⟨
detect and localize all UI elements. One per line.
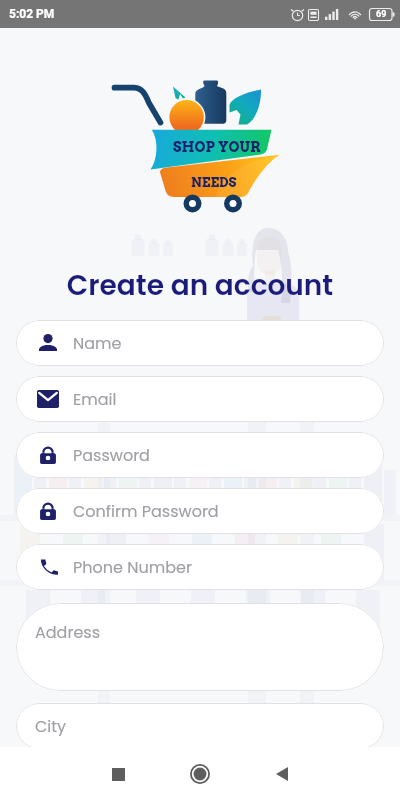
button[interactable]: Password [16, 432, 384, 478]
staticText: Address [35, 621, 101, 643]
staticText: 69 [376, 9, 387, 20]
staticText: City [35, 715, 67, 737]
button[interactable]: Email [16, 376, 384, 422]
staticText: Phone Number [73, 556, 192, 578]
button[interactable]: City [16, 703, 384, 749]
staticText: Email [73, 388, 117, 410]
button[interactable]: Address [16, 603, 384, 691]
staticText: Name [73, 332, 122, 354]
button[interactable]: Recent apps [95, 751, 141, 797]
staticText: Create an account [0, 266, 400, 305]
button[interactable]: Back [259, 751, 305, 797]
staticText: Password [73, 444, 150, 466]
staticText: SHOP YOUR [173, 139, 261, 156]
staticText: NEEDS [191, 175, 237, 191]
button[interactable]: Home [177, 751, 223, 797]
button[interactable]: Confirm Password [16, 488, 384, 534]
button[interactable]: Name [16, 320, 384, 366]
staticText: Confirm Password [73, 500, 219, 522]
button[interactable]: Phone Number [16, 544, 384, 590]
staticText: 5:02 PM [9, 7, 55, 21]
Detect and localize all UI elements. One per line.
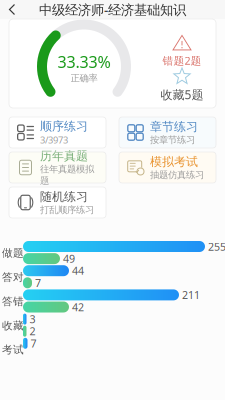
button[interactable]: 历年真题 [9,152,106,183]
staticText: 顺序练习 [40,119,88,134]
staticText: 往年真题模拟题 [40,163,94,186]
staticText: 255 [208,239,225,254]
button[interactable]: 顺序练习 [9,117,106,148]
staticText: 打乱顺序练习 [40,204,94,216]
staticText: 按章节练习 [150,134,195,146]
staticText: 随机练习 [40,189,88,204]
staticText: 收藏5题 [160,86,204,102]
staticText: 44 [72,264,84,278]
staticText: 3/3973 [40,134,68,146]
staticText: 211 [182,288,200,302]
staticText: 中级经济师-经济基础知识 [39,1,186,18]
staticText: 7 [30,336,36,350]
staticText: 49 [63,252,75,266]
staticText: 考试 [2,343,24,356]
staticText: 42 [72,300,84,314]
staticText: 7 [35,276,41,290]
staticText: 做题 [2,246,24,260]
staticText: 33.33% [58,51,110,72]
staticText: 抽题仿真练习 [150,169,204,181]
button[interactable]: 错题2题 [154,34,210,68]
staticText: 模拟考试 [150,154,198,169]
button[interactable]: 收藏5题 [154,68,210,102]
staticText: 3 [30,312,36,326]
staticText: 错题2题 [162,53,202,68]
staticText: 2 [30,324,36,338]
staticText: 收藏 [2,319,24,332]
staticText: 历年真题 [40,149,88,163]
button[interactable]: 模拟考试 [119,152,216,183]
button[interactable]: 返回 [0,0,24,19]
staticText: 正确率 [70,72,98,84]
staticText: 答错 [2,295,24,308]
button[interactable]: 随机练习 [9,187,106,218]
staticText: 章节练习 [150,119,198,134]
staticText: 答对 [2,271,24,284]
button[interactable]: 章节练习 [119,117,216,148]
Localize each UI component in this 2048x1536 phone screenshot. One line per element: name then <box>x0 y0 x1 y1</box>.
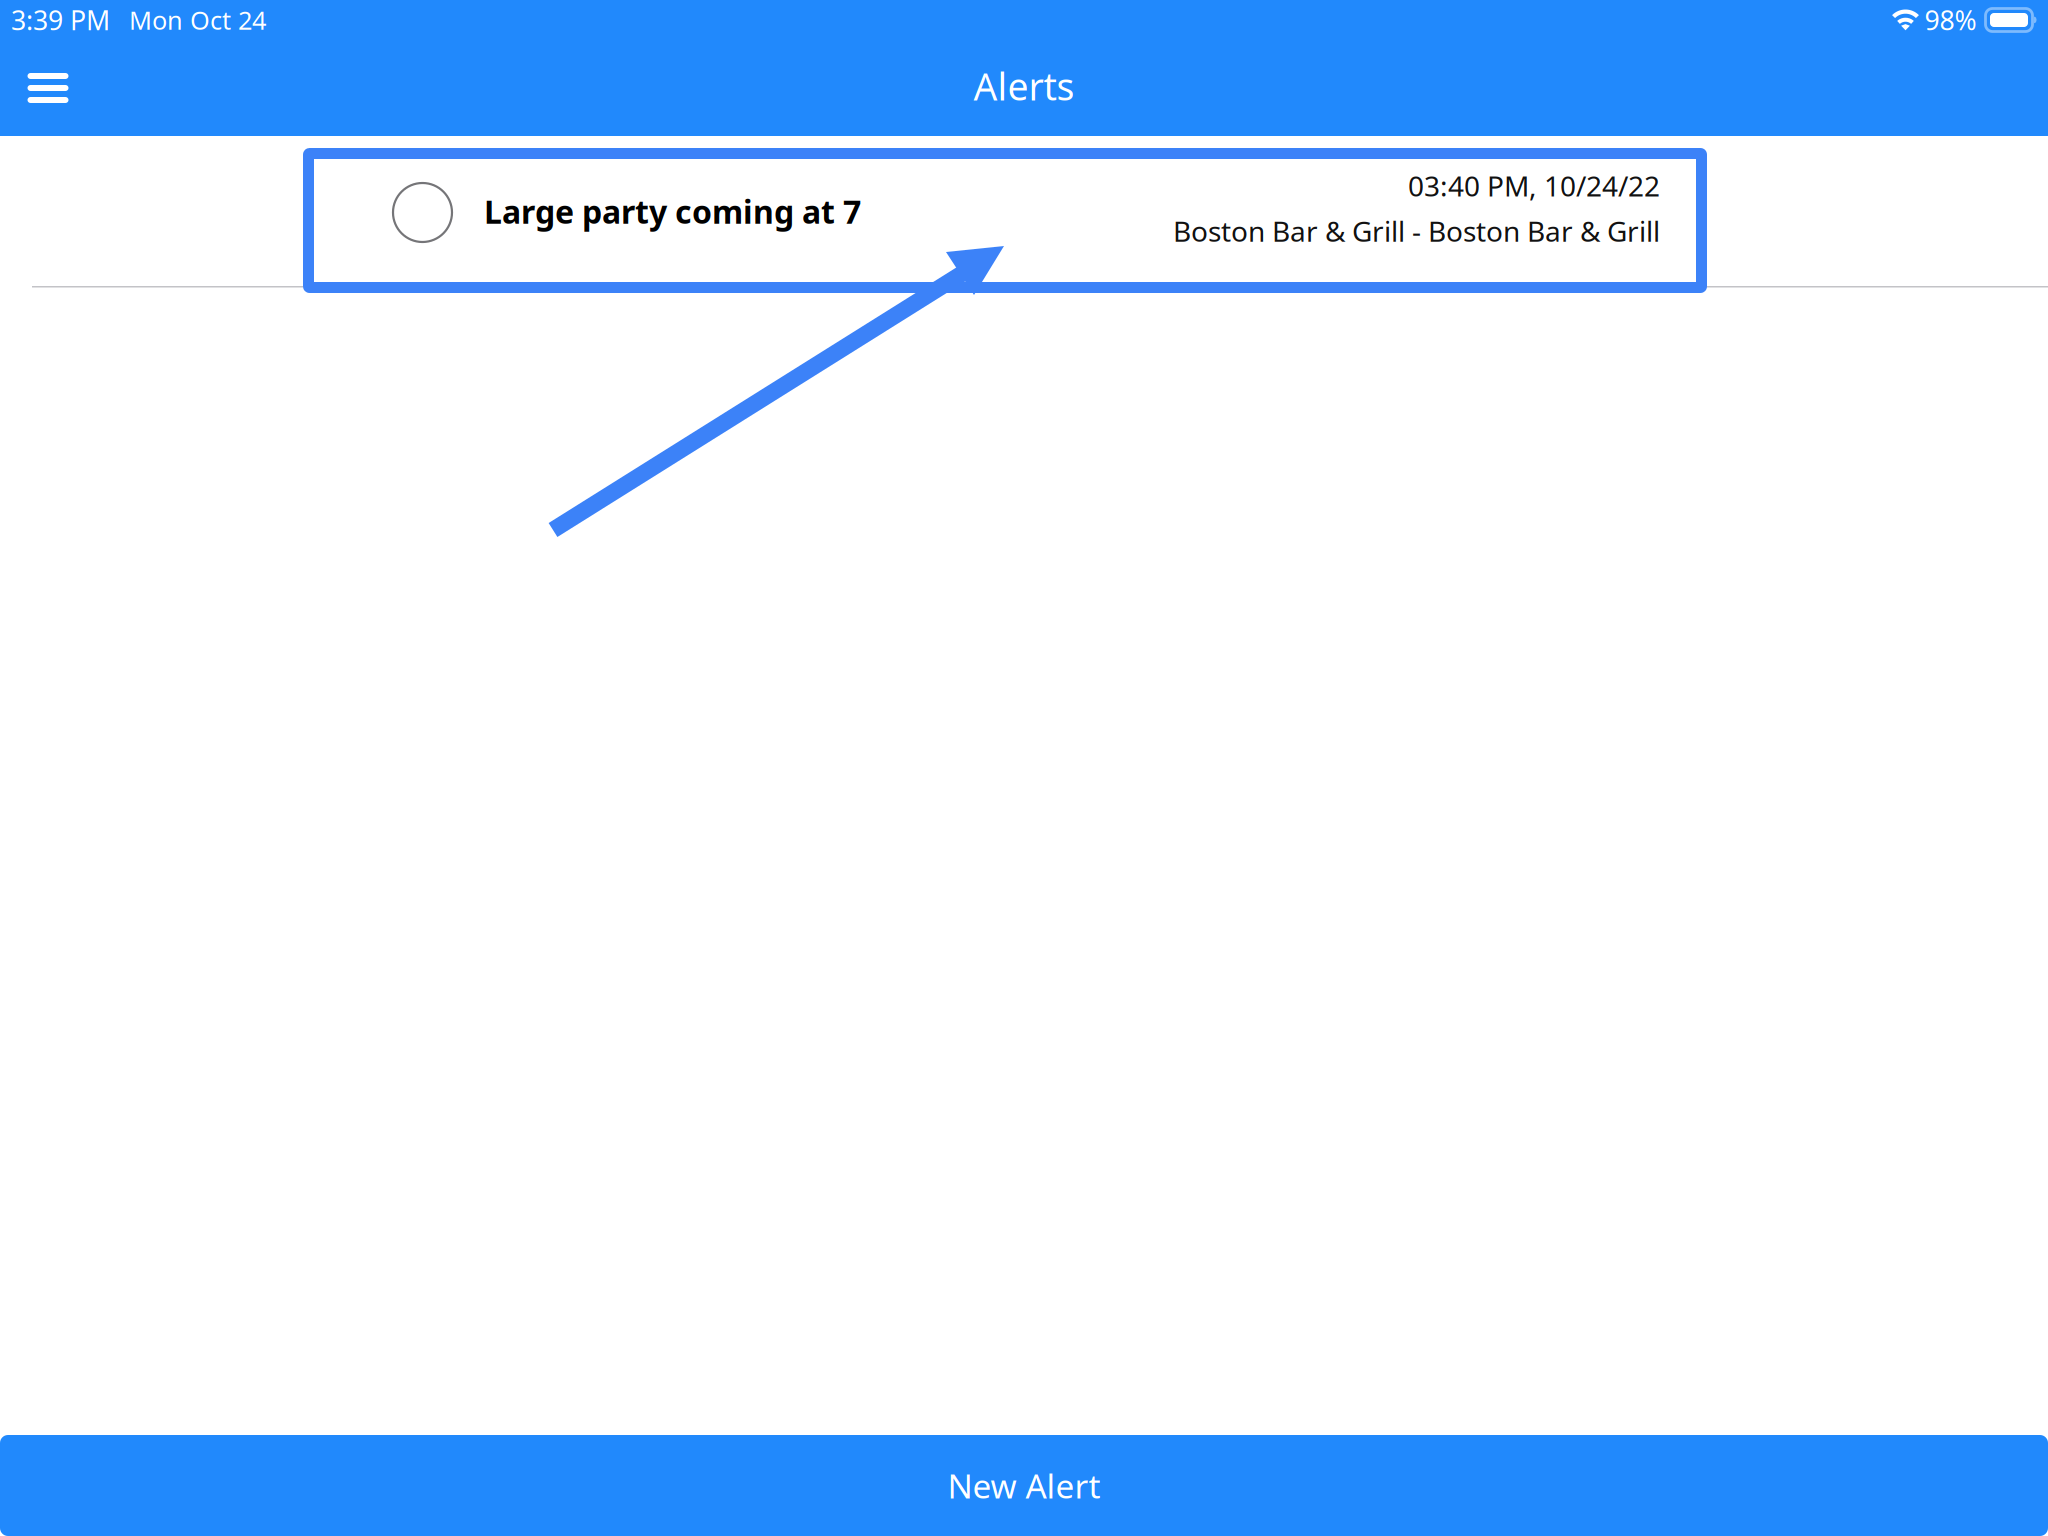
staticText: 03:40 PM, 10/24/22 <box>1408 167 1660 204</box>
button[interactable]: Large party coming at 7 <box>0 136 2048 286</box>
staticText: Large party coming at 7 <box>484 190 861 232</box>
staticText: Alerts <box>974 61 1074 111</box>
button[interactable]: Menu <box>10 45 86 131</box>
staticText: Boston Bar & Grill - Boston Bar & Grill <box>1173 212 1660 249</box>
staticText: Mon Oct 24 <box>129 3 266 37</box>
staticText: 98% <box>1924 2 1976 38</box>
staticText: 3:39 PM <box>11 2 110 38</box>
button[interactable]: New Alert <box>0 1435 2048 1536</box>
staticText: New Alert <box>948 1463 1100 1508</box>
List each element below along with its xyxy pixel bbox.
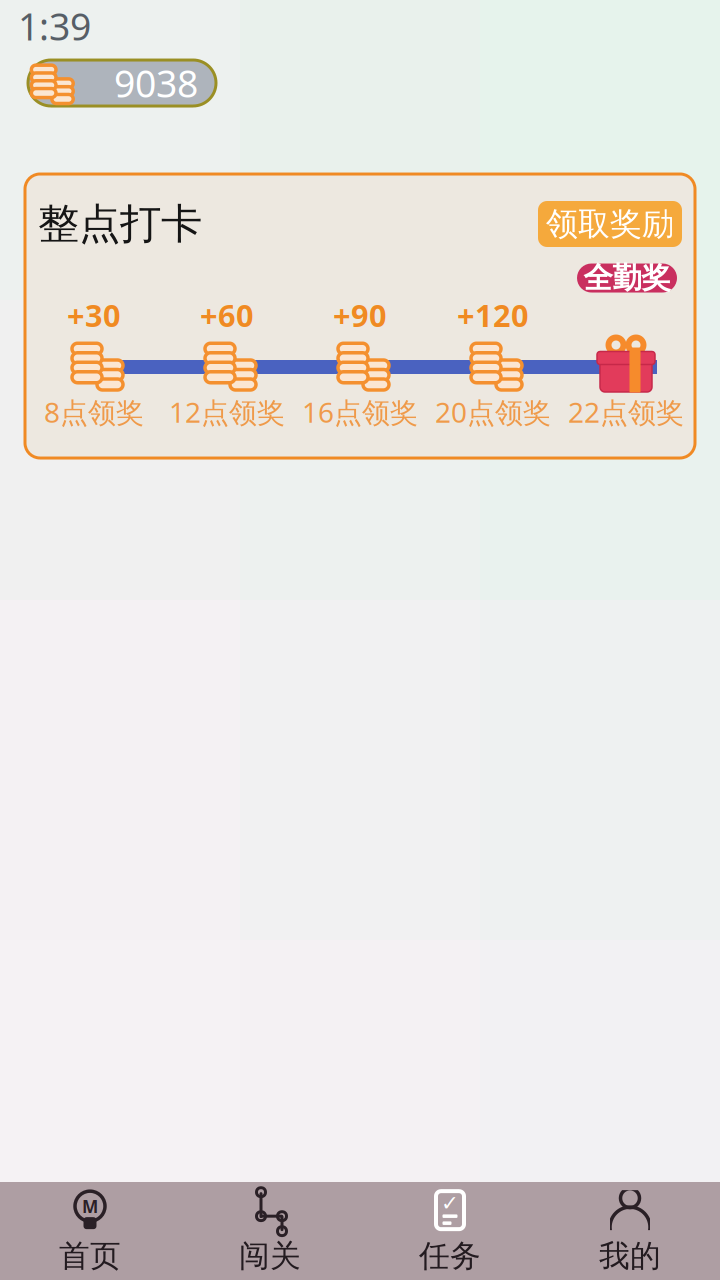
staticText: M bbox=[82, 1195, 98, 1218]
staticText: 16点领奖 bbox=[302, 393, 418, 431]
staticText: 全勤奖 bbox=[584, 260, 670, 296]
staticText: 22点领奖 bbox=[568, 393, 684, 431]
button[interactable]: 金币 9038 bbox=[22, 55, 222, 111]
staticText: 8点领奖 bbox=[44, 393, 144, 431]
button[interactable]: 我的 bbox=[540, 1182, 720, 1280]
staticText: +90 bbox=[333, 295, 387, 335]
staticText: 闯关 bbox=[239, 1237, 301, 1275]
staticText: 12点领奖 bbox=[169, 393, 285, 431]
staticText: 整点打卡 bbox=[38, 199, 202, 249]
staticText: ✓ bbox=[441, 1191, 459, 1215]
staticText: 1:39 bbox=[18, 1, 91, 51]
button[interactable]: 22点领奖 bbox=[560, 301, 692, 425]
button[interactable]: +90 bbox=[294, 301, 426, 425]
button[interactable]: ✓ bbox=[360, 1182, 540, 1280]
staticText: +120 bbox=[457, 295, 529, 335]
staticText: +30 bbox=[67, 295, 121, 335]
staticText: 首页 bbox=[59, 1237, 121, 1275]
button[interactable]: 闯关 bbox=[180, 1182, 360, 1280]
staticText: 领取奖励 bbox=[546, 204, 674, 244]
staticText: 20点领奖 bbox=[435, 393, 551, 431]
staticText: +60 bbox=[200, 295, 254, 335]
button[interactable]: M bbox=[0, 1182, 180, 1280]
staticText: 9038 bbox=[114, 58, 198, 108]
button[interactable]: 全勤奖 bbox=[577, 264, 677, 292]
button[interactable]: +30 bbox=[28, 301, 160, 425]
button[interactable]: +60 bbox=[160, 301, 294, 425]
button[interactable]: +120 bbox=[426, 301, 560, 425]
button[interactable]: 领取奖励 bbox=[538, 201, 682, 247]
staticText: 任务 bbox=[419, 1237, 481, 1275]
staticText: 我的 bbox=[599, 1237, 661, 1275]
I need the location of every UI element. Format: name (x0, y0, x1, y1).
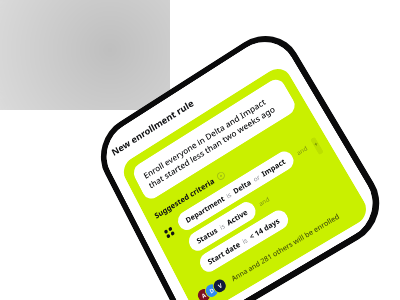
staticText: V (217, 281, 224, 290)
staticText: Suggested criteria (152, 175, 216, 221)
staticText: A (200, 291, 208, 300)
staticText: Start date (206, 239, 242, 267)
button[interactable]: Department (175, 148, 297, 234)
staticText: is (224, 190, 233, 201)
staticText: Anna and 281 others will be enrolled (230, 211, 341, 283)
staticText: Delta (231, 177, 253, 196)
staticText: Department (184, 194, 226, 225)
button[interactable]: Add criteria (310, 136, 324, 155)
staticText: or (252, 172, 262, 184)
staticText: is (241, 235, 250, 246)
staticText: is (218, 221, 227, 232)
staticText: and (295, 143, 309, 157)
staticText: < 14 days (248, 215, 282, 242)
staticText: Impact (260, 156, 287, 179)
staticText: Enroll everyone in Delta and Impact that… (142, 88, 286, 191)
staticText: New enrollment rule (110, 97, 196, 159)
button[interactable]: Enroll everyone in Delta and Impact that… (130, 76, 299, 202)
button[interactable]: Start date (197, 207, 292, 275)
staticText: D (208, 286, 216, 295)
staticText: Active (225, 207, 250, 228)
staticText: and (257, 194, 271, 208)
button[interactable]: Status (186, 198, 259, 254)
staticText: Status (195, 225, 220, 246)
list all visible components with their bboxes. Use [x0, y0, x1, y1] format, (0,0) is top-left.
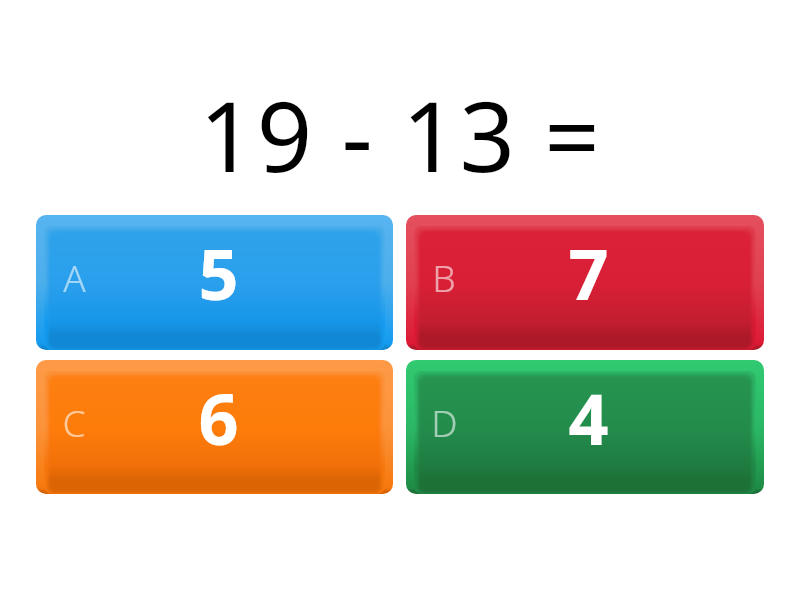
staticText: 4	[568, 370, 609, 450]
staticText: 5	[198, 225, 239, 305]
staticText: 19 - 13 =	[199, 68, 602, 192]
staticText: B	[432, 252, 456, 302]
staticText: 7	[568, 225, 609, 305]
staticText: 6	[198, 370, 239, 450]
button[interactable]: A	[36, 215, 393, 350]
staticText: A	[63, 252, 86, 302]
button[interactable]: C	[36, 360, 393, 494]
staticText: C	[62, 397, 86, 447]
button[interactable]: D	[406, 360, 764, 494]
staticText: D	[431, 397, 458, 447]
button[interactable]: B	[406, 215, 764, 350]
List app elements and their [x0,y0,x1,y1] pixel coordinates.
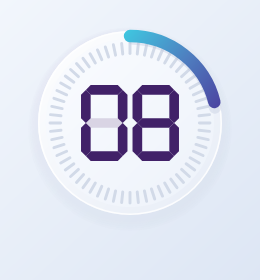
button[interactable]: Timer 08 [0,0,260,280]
⟩
In the records above, find the line containing "list all visible", then please restate it and each line after it word for word, pictures excluded.

list all visible components with their bboxes. Use [x0, y0, x1, y1] format, (0,0) is top-left.
staticText: 4	[568, 370, 609, 450]
staticText: 5	[198, 225, 239, 305]
staticText: 19 - 13 =	[199, 68, 602, 192]
staticText: B	[432, 252, 456, 302]
staticText: 7	[568, 225, 609, 305]
staticText: 6	[198, 370, 239, 450]
button[interactable]: A	[36, 215, 393, 350]
staticText: A	[63, 252, 86, 302]
button[interactable]: C	[36, 360, 393, 494]
staticText: C	[62, 397, 86, 447]
button[interactable]: D	[406, 360, 764, 494]
staticText: D	[431, 397, 458, 447]
button[interactable]: B	[406, 215, 764, 350]
List app elements and their [x0,y0,x1,y1] pixel coordinates.
button[interactable]: Timer 08 [0,0,260,280]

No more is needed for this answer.